British single-cylinder motorcycle from the 1960s

The BSA B44 Shooting Star was a motorcycle made by BSA at their factory in Small Heath, Birmingham. Similar to the BSA C15 and sharing many of the same parts, the B44 had an uprated chassis. A weak point of the BSA 250 and most 350 unit singles were the big end bearing and timing side crank bush. The B44 had a double roller big end and a single lipped roller bearing supporting the drive side of the crank, with a ball bearing on the timing side. The timing side ball bearing was prone to failure, so one popular update was to replace it with an NUP305 removable flange roller bearing, thus strengthening the timing side and controlling the crankshaft end float. On the B50 single lip roller bearings were fitted on both sides of the crankshaft, with an outrigger ball bearing on the drive side to provide increased rigidity and end float control.

==History==
In 1965 an off-road motocross BSA B44 named the ‘’Victor’’ was launched at the Earls Court Show. Developed from scramblers used by Jeff Smith to win the 1964 and 1965 500cc World Championships, followed by the Victor Grand Prix and Victor Enduro models, as well as a road-going version, the 1967 Victor Roadster. The Victor Grand Prix Scrambler had a displacement of 441cc, and the Enduro model was known as the 441 Victor in the United States. BSA began offering a road version, the B44VR Victor Roadster, in 1967. When that model was exported to U.S. dealers in 1968, the name was changed to the B44SS Shooting Star. The B44VS Victor Special was also successfully exported to the US between 1968 and 1970.

In 1968 the B44 became BSA's top export model. The good availability of spare parts and the relative simplicity of the single-cylinder engine meant that the surviving examples are easily restored to as-new condition.

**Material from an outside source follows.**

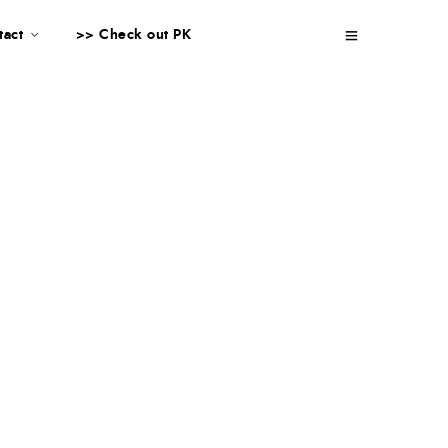
tact
>> Check out PK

On the original 1969 footage of the Woodstock Concert, producer Michael Lang is seen riding the off-road version, the BSA Victor Special, motorcycle across the pastures.

==Features==
The Victor Roadster (or Shooting Star, a name borrowed from a 1950s-era BSA twin), had a top speed of around 90 mph (only a few mph faster than the 250 BSA Barracuda). The Victor Roadster of 1967 had a fibreglass tank and side covers, a 7-inch, half-width front brake, and the square-barrel Victor engine. In 1968, an 8-inch front brake was introduced, and from 1968, US versions came with higher handlebars and reflectors both beneath the tank and on either side of the tail light. In 1969 the Shooting Star was updated with a steel fuel tank and a twin-leading-shoe brake.

Victors had impressive power-to-weight ratios that made them ideal for hill climbs. The 9.4:1 compression ratio required a compression release lever for kick starting.